This behavior is indeed seen when ftputil runs under Python 3. (By the way, the handling of unicode strings is strange, but it's used to be compatible with Python 3's ftplib.FTP
implementation. If ftputil.FTPHost
would behave differently, it couldn't work with non-ASCII paths that were created with ftplib.FTP
under Python 3.)
Under Python 2, pure ASCII strings work as above regardless of being byte strings or unicode strings.

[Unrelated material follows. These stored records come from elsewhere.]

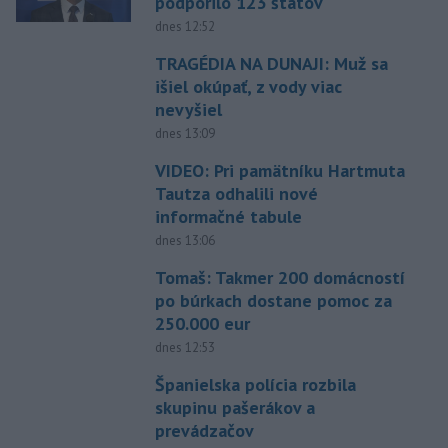
podporilo 123 štátov
dnes 12:52
TRAGÉDIA NA DUNAJI: Muž sa
išiel okúpať, z vody viac
nevyšiel
dnes 13:09
VIDEO: Pri pamätníku Hartmuta
Tautza odhalili nové
informačné tabule
dnes 13:06
Tomaš: Takmer 200 domácností
po búrkach dostane pomoc za
250.000 eur
dnes 12:53
Španielska polícia rozbila
skupinu pašerákov a
prevádzačov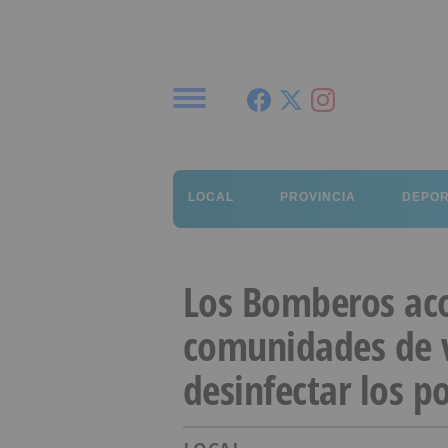
Menú
LOCAL
PROVINCIA
DEPO
Los Bomberos aco
comunidades de 
desinfectar los po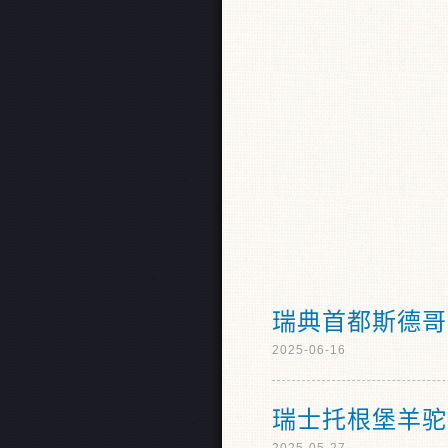
瑞典首都斯德哥
2025-06-16
瑞士托根堡羊驼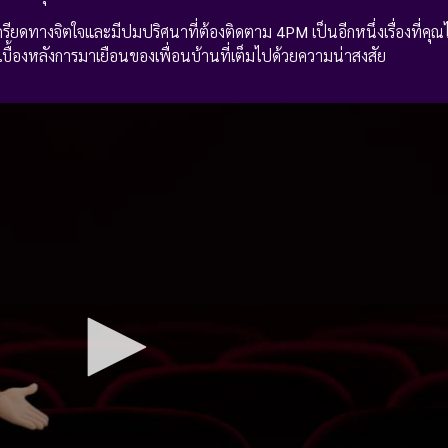
ครียดทางจิตใจและมีปมปริศนาที่ต้องติดตาม
4PM
เป็นอีกหนึ่งเรื่องที่ค
่เบื้องหลังการมาเยือนของเพื่อนบ้านที่เต็มไปด้วยความน่าสงสัย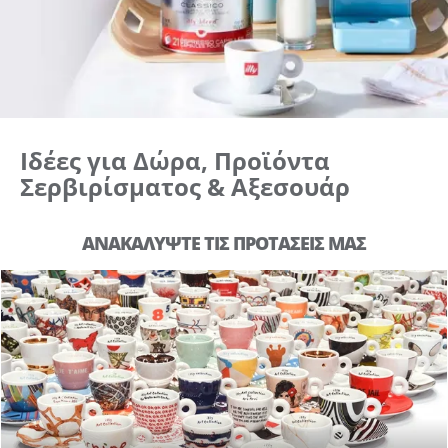
Ιδέες για Δώρα, Προϊόντα
Σερβιρίσματος & Αξεσουάρ
ΑΝΑΚΑΛΥΨΤΕ ΤΙΣ ΠΡΟΤΑΣΕΙΣ ΜΑΣ
ILLY ART COLLECTION & MORE
ΑΝΑΚΑΛΥΨΤΕ ΤΑ
Δημιουργήστε λογαριασμό για να αποθηκεύσετε τα
Αγαπημένα σας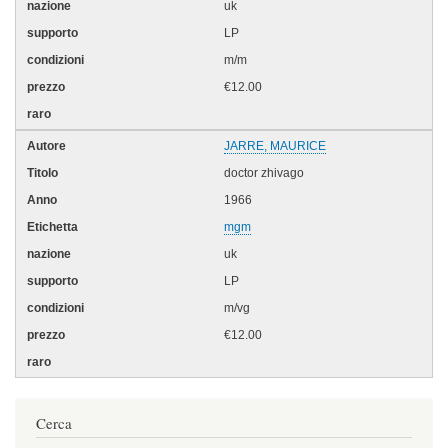
uk
LP
m/m
€12.00
JARRE, MAURICE
doctor zhivago
1966
mgm
uk
LP
m/vg
€12.00
Cerca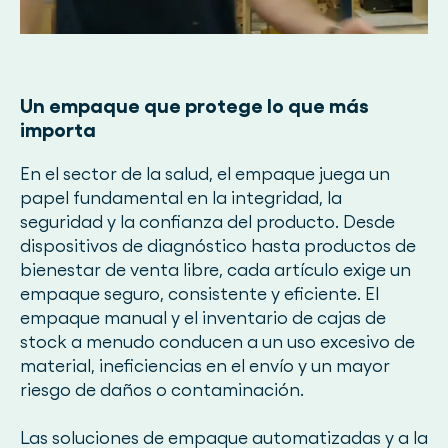
Un empaque que protege lo que más
importa
En el sector de la salud, el empaque juega un
papel fundamental en la integridad, la
seguridad y la confianza del producto. Desde
dispositivos de diagnóstico hasta productos de
bienestar de venta libre, cada artículo exige un
empaque seguro, consistente y eficiente. El
empaque manual y el inventario de cajas de
stock a menudo conducen a un uso excesivo de
material, ineficiencias en el envío y un mayor
riesgo de daños o contaminación.
Las soluciones de empaque automatizadas y a la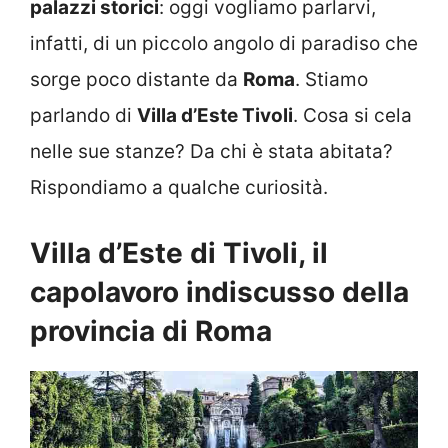
palazzi storici
: oggi vogliamo parlarvi,
infatti, di un piccolo angolo di paradiso che
sorge poco distante da
Roma
. Stiamo
parlando di
Villa d’Este Tivoli
. Cosa si cela
nelle sue stanze? Da chi è stata abitata?
Rispondiamo a qualche curiosità.
Villa d’Este di Tivoli, il
capolavoro indiscusso della
provincia di Roma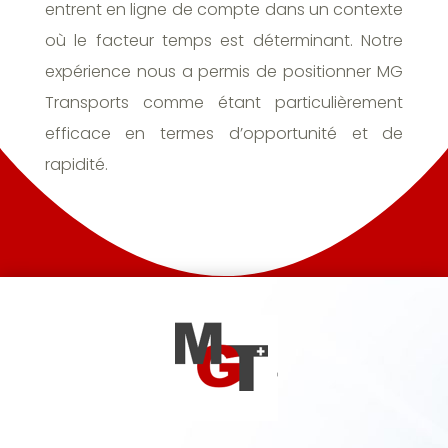
entrent en ligne de compte dans un contexte
où le facteur temps est déterminant. Notre
expérience nous a permis de positionner MG
Transports comme étant particulièrement
efficace en termes d’opportunité et de
rapidité.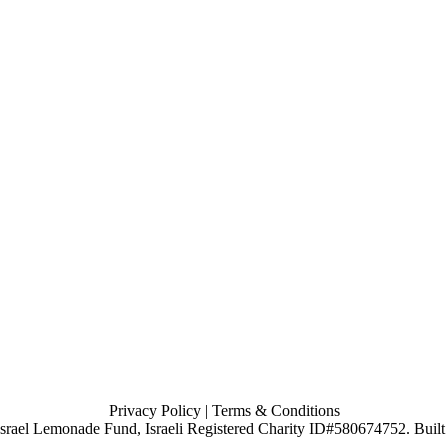
Privacy Policy
| Terms & Conditions
, Israel Lemonade Fund, Israeli Registered Charity ID#580674752. Buil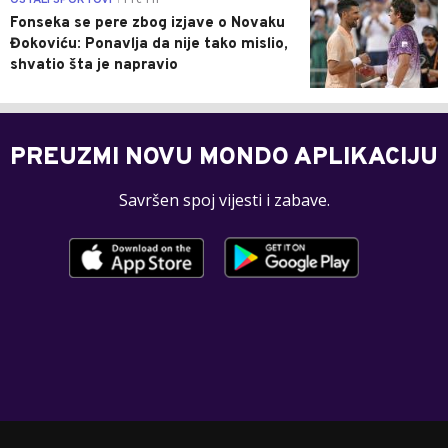
Fonseka se pere zbog izjave o Novaku
Đokoviću: Ponavlja da nije tako mislio,
shvatio šta je napravio
PREUZMI NOVU MONDO APLIKACIJU
Savršen spoj vijesti i zabave.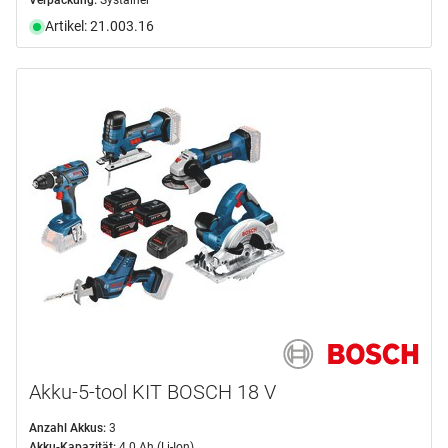
Verpackung:
Systainer
Artikel: 21.003.16
Akku-5-tool KIT BOSCH 18 V
Anzahl Akkus:
3
Akku-Kapazität:
4.0 Ah (Li-Ion)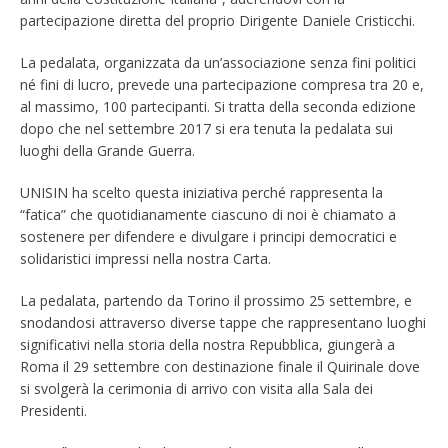
partecipazione diretta del proprio Dirigente Daniele Cristicchi.
La pedalata, organizzata da un’associazione senza fini politici
né fini di lucro, prevede una partecipazione compresa tra 20 e,
al massimo, 100 partecipanti. Si tratta della seconda edizione
dopo che nel settembre 2017 si era tenuta la pedalata sui
luoghi della Grande Guerra.
UNISIN ha scelto questa iniziativa perché rappresenta la
“fatica” che quotidianamente ciascuno di noi è chiamato a
sostenere per difendere e divulgare i principi democratici e
solidaristici impressi nella nostra Carta.
La pedalata, partendo da Torino il prossimo 25 settembre, e
snodandosi attraverso diverse tappe che rappresentano luoghi
significativi nella storia della nostra Repubblica, giungerà a
Roma il 29 settembre con destinazione finale il Quirinale dove
si svolgerà la cerimonia di arrivo con visita alla Sala dei
Presidenti.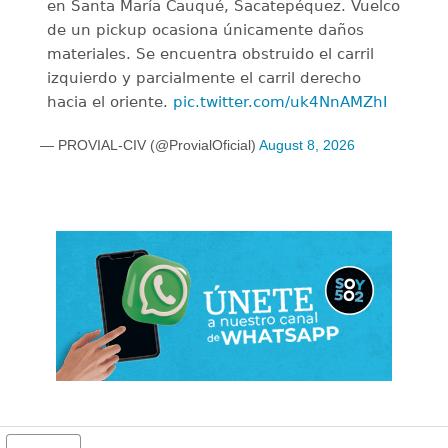
en Santa María Cauqué, Sacatepéquez. Vuelco
de un pickup ocasiona únicamente daños
materiales. Se encuentra obstruido el carril
izquierdo y parcialmente el carril derecho
hacia el oriente.
pic.twitter.com/uk4NnAMZhI
— PROVIAL-CIV (@ProvialOficial)
August 8, 2026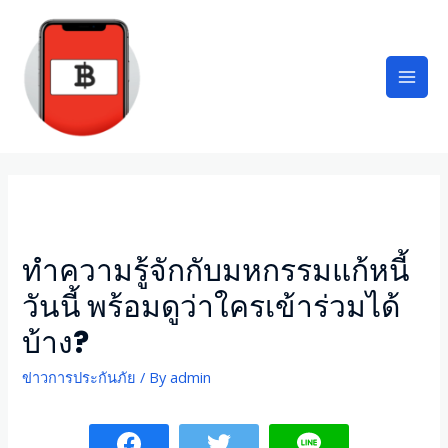
ทำความรู้จักกับมหกรรมแก้หนี้
วันนี้ พร้อมดูว่าใครเข้าร่วมได้
บ้าง?
ข่าวการประกันภัย
/ By
admin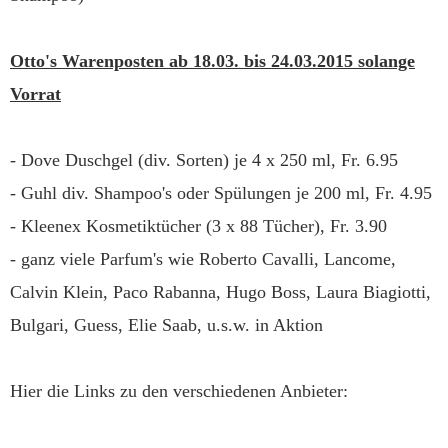
Otto's Warenposten ab 18.03. bis 24.03.2015 solange
Vorrat
- Dove Duschgel (div. Sorten) je 4 x 250 ml, Fr. 6.95
- Guhl div. Shampoo's oder Spülungen je 200 ml, Fr. 4.95
- Kleenex Kosmetiktücher (3 x 88 Tücher), Fr. 3.90
- ganz viele Parfum's wie Roberto Cavalli, Lancome,
Calvin Klein, Paco Rabanna, Hugo Boss, Laura Biagiotti,
Bulgari, Guess, Elie Saab, u.s.w. in Aktion
Hier die Links zu den verschiedenen Anbieter: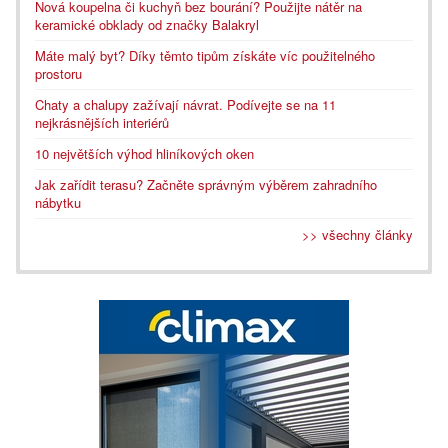
Nová koupelna či kuchyň bez bourání? Použijte nátěr na
keramické obklady od značky Balakryl
Máte malý byt? Díky těmto tipům získáte víc použitelného
prostoru
Chaty a chalupy zažívají návrat. Podívejte se na 11
nejkrásnějších interiérů
10 největších výhod hliníkových oken
Jak zařídit terasu? Začněte správným výběrem zahradního
nábytku
>> všechny články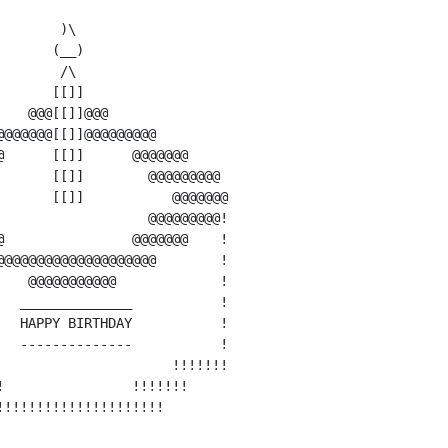
       )\

      (__)

       /\

      [[]]

   @@@[[]]@@@

@@@@@@[[]]@@@@@@@@@

      [[]]      @@@@@@@

      [[]]        @@@@@@@@@

      [[]]           @@@@@@@

                  @@@@@@@@@!

                @@@@@@@    !

@@@@@@@@@@@@@@@@@@@        !

   @@@@@@@@@@@             !

  ______________           !

  HAPPY BIRTHDAY           !

  --------------           !

                     !!!!!!!

                !!!!!!!
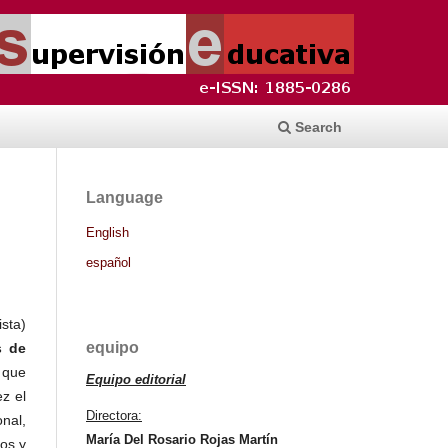
Search
Language
English
español
sta)
equipo
s de
 que
Equipo editorial
z el
Directora:
nal,
María Del Rosario Rojas Martín
vos y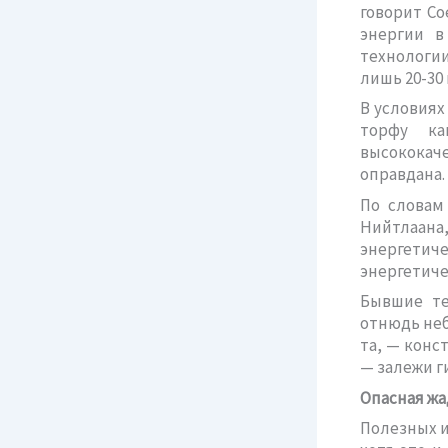
говорит Со
энергии в
технологии
лишь 20-30
В условиях
торфу ка
высококаче
оправдана.
По словам
Нийтлаана
энергети
энергетиче
Бывшие те
отнюдь неб
та, — конс
— залежи г
Опасная жа
Полезных и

However, when the strings contain characters with codes greater than 127, FTPHost.listdir
raises a UnicodeEncodeError
, again both for byte strings and unicode strings.
Change History (4)
comment:1 Changed 4 years ago by
Status: | new → assigned |
---|
comment:2 Changed 4 years ago by
comment:3 Changed 4 years ago by
The problem with the unit test is that it uses a mock session, that is, it doesn't use ftplib.FTP
to access a real FTP server. Instead, the mock dir
method returns lines from a multi-line string. Here's the mock implementation of ftplib.FTP.dir
:
def dir(self, *args): """ Provide a callback function for processing each line of a directory listing. Return nothing. """ # The callback comes last in `ftplib.FTP.dir`. if isinstance(args[-1], collections.Callable): # Get `args[-1]` _before_ removing it in the line after. callback = args[-1] args = args[:-1] else: callback = None # Everything before the path argument are options. path = args[-1] if DEBUG: print("dir: {0}".format(path)) path = self._transform_path(path) if path not in self.dir_contents: raise ftplib.error_perm dir_lines = self.dir_contents[path].split("\n") for line in dir_lines: if callback is None: print(line) else: callback(line)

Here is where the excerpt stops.